I'm also on the sewing train at the moment as I have a Victorian Christmas re-enactment in a couple of weeks. I am a middle class surgeon's wife and evangelical social reformer and wear the full regalia; a deep brown wool-silk full dress with lace collar and neck ribbon, worn over a crinoline and chemise, drawers, petticoats and corset, and a fine lace cap on my head. I look just like an 1860s photograph. I have a rust velvet jacket, large tartan wrap and a choice of two bonnets to wear over my cap (stiff sensible wool and soft Sunday best) as well as fashionable yellow or red leather gloves. I've been lucky enough to obtain Edwardian buttoned boots, an advantage of having size 3 feet.
I've lost several stone since I last wore my costume though so I'm having to do some taking in; the underwear is sorted but the dress bodice needs altering. I'm outside this year rather than in the posh house so I made myself a quilted under petticoat last weekend to keep warm.
I had hoped to make a new dress (I have some dark teal wool-silk) but haven't had time. I will get a new duck egg blue plaid petticoat done this weekend though to go under my dress and over my crinoline for a nice flash of colour.
I went to Nottingham for the day today to meet up with a friend. I lived there years ago and it was interesting visiting it again.

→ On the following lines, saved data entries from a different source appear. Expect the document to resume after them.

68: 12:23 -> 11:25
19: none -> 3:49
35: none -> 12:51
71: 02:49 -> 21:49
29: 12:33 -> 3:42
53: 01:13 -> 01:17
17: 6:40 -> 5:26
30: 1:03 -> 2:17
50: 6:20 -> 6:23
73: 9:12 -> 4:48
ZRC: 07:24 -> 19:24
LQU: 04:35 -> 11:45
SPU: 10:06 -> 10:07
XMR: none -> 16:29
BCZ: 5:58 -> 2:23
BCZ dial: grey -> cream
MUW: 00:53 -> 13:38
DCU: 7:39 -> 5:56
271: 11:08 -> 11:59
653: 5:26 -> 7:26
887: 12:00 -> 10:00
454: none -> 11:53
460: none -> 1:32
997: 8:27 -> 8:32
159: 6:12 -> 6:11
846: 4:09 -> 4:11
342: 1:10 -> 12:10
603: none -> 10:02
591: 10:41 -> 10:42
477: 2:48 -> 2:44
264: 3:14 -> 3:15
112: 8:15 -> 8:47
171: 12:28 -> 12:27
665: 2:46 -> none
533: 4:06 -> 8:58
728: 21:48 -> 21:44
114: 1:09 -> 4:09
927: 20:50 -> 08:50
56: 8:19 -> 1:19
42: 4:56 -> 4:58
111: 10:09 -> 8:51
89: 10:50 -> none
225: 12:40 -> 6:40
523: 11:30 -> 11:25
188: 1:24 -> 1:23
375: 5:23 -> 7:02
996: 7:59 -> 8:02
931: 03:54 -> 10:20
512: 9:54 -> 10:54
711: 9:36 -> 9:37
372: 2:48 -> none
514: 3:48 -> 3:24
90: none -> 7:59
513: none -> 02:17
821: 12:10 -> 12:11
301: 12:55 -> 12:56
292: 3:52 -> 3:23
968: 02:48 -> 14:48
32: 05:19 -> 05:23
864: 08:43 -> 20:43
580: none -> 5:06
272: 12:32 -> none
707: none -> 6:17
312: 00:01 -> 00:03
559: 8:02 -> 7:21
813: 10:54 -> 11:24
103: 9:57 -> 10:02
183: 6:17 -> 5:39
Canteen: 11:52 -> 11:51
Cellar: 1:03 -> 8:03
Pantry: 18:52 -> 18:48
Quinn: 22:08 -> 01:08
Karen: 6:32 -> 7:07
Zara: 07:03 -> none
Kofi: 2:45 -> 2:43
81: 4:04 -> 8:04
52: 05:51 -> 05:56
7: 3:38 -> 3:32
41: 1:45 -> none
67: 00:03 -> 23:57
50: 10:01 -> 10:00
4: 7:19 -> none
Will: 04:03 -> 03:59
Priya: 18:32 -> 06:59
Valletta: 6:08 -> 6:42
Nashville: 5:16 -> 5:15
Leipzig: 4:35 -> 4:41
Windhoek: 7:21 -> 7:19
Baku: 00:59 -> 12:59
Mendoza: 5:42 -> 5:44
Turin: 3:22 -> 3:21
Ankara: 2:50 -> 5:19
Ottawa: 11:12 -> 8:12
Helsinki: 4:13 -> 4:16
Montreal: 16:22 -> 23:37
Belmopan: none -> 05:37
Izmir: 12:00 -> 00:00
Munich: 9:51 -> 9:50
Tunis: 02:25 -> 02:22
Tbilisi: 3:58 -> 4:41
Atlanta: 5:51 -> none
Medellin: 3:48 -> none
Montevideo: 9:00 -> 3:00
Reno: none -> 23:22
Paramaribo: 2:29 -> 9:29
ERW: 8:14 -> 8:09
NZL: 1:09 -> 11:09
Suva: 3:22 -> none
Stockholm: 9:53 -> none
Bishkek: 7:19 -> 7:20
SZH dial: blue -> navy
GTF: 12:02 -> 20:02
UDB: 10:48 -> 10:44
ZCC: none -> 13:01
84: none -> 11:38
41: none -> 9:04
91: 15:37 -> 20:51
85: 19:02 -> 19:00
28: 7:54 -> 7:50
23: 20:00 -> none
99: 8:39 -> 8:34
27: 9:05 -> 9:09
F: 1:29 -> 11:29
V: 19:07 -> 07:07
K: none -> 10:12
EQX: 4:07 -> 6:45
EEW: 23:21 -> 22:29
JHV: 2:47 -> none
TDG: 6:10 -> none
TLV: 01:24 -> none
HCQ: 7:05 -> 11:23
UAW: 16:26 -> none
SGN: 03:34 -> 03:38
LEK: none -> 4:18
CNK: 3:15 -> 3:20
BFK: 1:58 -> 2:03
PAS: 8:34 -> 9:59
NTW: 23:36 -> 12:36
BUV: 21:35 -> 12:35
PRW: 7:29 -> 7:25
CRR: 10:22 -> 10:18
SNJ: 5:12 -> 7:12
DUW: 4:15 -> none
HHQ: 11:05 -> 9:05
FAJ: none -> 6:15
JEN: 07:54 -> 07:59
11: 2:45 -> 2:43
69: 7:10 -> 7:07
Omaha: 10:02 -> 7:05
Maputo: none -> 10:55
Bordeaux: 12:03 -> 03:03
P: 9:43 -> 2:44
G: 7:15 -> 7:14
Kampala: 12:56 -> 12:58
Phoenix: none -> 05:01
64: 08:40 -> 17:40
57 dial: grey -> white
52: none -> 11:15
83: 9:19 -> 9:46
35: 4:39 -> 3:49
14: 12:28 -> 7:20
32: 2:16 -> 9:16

My day off today so I'm off to my yoga class then coffee with the ladies. This afternoon I need to finish the references on my research proposal. My husband has gone to Hull for a couple of days on business so I think me and the 2 boys will have a nice Indian meal together this evening courtesy of Waitrose.
You'll notice the northern towns have more deprivation than this more affluent corner of the south east, more empty shops, more signs of economic struggles. (Huddersfield is similar, but nothing compared to say, Middlesbrough.)
My list of stuff to make is coming along nicely: oven gloves, make-up bag, woolly hats, cuddly toys and that flat cap if I’m brave enough. Most of these projects have the advantage of being fairly quick. I need to go to the market on Sunday morning and look for haberdashery*. It’s so much cheaper there than anywhere else.
*I can’t help feeling “haberdashery” is one of the glories of the English language
LVER - Inspired by you, I've dug out some bits of spare yarn and will go on a hat and mitts spree before Christmas. Another quick project is Christmas Tree decorations. I went on a two hour course on making those last Christmas, and even with my naff hand sewing skills managed to turn out a presentable felt gingerbread man.
I'm originally from a Luton council estate (with Northern parents) so can relate to the contrast between rich and poor areas. My rather molly-coddled Cantabrigian son might find it a bit of a change though.
Myself, I'm just a boring old Londoner living in The 'Diff.
I'm rather envious of all you knitters and crochetists; both my grandmothers knitted and one crocheted too - she even did those very fine, almost lacy mats you used to get on dressing tables.
The thing that sticks in my mind, though, was a fringed shawl she made for me to wear to my brother's wedding (it was 1975, so everyone was wearing shawls). It was black, quite a loose pattern, with silver shot through it, and worn with a full-length peach-coloured dress. I can picture it yet - I was 13 and felt very grown-up. I must have looked it too - when the waiters came round with the drinks for the toasts, the one who was serving me said "Sherry or whisky, madam?".
BTW, I thought "The Other Place" was Harrow - although I see your drift.